The authors seem to suggest that demand for roads is infinite, as expanding roads merely increases the number of trips people choose to make, thus infinite expansion will result in infinite trips.
These analyses always appear to me as if they are without any understanding of how humans actually behave, resulting in nonsensical nonsense "laws".
Agree. They literally claim this with “increasing lane kilometers by 1% will increase VKT by 1.03%” but subtly acknowledge that this fundamentally doesn’t make sense with the hand-wavey “any feasible increase in roadways will have no impact on congestion”. Keyword feasible.
The real law doesn’t seem to be that congestion rises to meet capacity but that no one will ever fund enough road expansion to make peak congestion low.

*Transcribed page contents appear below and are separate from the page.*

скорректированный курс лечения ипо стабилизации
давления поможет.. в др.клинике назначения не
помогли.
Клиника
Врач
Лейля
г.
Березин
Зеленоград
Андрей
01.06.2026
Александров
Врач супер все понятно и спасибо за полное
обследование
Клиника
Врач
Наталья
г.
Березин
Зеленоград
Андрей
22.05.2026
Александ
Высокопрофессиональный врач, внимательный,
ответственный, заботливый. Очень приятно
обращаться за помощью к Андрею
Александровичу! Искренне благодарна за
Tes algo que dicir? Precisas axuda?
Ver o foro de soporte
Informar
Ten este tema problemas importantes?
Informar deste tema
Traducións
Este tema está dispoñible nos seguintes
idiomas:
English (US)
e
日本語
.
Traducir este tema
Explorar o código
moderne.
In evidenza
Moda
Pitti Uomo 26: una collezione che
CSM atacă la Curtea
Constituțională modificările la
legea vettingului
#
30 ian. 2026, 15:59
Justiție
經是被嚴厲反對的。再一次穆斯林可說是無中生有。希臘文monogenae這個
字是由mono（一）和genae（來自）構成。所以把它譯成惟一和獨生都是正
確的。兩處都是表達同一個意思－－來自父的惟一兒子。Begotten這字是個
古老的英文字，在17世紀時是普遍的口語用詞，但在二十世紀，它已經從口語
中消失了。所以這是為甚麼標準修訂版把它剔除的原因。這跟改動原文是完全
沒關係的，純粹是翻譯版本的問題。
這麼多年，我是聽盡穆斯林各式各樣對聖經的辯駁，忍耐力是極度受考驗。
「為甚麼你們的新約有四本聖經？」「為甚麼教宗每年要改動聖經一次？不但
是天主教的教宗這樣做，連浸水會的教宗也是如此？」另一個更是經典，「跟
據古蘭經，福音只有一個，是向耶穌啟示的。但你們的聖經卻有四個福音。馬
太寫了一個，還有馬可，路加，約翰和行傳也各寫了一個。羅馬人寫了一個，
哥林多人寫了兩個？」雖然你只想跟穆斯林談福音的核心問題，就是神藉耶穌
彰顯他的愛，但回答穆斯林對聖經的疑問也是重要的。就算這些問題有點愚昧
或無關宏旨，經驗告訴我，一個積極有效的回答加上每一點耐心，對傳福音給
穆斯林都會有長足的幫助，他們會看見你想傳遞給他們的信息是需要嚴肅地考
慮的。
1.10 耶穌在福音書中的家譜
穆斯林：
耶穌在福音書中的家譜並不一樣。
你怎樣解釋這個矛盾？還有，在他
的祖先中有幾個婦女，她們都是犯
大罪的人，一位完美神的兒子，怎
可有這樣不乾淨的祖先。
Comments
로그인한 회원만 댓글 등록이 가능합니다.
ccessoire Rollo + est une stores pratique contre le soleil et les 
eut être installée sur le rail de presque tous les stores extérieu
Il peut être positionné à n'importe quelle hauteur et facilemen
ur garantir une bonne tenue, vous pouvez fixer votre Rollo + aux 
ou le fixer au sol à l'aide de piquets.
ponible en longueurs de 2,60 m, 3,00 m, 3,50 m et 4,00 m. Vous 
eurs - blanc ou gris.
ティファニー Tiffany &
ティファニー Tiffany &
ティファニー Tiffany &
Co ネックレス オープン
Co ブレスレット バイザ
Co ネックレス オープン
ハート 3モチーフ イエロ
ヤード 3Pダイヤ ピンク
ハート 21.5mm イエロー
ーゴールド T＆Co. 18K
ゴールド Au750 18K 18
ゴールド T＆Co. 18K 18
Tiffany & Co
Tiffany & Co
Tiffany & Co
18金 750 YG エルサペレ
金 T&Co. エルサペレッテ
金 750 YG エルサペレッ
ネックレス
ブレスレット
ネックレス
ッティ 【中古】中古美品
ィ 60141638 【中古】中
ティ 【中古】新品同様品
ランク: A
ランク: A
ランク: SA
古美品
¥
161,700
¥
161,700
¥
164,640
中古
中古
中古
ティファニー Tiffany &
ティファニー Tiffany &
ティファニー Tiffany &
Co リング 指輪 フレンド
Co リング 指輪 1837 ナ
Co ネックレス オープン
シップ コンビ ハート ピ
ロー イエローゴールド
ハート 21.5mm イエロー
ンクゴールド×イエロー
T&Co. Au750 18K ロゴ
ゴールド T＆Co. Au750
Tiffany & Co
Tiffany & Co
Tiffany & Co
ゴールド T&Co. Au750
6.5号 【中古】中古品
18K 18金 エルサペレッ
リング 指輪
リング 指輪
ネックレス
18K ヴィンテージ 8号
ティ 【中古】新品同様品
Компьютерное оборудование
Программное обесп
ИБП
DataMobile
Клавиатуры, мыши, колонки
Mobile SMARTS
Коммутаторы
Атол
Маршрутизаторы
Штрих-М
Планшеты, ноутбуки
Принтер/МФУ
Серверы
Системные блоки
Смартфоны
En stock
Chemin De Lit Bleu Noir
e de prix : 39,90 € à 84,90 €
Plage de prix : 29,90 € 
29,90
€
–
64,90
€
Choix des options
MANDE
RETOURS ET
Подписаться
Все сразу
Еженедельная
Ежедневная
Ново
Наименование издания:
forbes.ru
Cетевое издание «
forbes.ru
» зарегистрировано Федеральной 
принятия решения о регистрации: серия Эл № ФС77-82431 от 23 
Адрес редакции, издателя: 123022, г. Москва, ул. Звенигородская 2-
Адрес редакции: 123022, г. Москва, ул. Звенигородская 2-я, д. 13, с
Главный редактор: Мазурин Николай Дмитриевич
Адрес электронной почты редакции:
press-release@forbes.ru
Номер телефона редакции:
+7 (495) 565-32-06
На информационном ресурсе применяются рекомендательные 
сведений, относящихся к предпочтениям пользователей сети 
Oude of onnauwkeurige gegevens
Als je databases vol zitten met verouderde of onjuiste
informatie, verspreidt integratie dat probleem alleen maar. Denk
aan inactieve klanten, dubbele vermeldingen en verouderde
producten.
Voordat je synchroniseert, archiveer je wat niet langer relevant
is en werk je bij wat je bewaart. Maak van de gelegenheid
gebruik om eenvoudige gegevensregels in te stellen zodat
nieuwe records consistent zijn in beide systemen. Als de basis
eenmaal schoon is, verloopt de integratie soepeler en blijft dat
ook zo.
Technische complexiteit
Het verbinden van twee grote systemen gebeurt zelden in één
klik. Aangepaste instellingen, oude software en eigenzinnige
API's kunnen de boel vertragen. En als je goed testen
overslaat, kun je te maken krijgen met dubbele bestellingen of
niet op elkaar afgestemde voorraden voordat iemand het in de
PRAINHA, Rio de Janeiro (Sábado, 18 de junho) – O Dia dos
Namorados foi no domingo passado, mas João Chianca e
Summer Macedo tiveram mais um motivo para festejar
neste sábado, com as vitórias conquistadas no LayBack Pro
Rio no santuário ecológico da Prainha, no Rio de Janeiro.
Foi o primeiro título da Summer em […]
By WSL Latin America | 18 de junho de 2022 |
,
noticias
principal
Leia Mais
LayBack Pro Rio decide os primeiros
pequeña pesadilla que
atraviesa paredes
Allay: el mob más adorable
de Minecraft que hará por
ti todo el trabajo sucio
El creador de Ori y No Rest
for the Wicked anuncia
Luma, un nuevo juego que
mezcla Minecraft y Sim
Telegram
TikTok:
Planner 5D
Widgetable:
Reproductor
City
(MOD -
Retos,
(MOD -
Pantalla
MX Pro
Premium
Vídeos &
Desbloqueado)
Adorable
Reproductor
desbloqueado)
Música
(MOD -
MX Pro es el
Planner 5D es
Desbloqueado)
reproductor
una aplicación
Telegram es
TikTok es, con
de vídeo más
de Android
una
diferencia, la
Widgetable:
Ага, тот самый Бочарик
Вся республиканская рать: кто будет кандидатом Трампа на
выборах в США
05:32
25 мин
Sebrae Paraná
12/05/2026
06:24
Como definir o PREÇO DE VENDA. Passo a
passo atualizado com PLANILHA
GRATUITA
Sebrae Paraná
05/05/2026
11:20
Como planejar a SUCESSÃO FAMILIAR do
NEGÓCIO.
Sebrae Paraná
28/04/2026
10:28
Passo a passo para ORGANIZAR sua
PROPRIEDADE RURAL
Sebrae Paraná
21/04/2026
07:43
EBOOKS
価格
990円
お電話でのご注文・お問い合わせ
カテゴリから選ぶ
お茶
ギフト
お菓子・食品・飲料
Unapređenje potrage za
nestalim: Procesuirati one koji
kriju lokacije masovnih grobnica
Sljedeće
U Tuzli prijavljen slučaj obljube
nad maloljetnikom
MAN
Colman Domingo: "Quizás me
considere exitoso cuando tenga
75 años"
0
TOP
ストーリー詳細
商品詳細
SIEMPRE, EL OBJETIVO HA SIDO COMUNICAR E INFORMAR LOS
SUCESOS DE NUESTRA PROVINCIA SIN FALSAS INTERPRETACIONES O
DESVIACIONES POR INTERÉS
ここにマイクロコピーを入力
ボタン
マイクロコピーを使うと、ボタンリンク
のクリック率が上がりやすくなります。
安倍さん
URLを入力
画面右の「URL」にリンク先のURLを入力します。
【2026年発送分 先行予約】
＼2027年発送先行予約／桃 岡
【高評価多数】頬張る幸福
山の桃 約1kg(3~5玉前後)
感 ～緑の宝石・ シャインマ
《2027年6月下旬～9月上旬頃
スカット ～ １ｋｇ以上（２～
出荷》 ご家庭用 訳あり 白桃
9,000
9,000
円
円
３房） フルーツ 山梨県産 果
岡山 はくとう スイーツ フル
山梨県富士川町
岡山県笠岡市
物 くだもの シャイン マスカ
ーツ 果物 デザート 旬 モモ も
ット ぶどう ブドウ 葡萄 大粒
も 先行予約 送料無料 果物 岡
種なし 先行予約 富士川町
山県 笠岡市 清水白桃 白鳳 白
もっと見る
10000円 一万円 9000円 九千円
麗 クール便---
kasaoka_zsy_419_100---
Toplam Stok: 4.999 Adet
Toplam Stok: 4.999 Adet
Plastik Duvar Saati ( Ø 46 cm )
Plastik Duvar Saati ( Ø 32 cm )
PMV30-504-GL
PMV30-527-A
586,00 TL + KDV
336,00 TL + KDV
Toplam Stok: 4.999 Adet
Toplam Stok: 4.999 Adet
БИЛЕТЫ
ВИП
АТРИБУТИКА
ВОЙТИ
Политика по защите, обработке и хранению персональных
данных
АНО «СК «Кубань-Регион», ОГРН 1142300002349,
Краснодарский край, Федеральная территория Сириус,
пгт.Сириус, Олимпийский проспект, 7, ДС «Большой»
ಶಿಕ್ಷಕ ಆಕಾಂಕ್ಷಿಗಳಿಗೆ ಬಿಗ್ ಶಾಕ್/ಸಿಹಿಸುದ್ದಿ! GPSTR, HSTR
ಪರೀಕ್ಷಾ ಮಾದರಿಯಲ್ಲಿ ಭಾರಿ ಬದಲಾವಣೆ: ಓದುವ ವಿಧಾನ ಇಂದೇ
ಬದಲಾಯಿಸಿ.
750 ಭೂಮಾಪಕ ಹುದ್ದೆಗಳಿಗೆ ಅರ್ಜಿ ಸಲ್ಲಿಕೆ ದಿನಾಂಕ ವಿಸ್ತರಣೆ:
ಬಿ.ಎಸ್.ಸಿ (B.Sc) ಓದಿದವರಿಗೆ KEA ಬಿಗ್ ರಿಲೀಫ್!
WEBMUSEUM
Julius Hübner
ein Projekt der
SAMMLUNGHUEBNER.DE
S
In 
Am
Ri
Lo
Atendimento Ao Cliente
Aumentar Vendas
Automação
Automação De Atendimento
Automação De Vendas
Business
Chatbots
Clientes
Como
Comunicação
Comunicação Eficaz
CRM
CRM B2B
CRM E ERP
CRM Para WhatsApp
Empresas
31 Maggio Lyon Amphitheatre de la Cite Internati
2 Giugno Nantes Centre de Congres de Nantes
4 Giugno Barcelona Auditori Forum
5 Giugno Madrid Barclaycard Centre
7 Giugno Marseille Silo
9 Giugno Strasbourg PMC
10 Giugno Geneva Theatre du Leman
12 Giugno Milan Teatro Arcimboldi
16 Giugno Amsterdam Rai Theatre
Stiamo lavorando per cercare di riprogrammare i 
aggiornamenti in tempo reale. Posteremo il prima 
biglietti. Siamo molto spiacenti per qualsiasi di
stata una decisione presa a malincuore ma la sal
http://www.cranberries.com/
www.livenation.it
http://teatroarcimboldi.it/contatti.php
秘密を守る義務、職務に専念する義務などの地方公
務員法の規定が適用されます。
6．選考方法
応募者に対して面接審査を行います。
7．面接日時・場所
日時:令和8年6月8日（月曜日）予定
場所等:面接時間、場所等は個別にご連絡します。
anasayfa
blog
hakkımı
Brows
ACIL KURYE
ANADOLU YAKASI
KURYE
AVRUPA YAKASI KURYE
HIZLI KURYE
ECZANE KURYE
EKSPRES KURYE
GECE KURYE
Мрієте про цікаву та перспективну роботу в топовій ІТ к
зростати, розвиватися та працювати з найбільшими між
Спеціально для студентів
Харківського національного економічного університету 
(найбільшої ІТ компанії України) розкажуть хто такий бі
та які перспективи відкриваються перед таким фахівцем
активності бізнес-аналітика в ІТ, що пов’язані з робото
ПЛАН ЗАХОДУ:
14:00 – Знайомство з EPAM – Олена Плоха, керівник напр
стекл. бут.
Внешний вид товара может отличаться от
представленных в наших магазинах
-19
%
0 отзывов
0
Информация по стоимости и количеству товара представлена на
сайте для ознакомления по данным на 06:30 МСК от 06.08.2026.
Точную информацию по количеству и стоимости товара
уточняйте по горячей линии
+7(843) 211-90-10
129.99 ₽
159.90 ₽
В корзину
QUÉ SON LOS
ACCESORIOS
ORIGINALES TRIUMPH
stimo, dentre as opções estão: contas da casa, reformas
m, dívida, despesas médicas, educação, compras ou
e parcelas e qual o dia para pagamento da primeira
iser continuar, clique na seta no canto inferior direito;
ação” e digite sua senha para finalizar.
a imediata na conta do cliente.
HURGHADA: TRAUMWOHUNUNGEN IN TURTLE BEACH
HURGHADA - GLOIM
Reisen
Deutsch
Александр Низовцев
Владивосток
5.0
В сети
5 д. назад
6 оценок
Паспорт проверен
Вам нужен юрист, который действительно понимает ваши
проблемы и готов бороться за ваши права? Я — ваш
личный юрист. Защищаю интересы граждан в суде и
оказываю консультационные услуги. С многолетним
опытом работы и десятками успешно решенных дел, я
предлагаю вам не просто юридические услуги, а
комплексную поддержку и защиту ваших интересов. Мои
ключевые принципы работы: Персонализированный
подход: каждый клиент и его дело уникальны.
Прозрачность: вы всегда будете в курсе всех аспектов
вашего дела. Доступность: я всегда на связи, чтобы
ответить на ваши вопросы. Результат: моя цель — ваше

> Overall, VKT in the US doubled from 1983 to 2003, from 7,700 VKT to 15,900 VKT for interstate highways. For major urban roads, a similar pattern occurred – VKT went up from 15,000 to 30,000. In the same time span, the number of lane kilometers of interstate highways remained basically constant, while on major urban roads, it went up from 3,800km to 6,500km.
I don’t know how someone can trot out this stat and then claim with a straight face that new lanes cause congestion. What this states is that car traffic doubled over a 20 year period, and it doubled whether lane capacity increased (cities) or not (interstates).
Basically, an extra lane temporarily reduces congestion. The main cost of congestion to road users is time. Since now it's faster to travel, you're more likely to do an extra car trip. You continue taking extra car trips, until the cost in time is the same as pre-road expansion.
The question then is are the extra car-trips valuable.
In fairness, I have not read the 37 page paper yet. Maybe the paper makes a more compelling case than the summary article.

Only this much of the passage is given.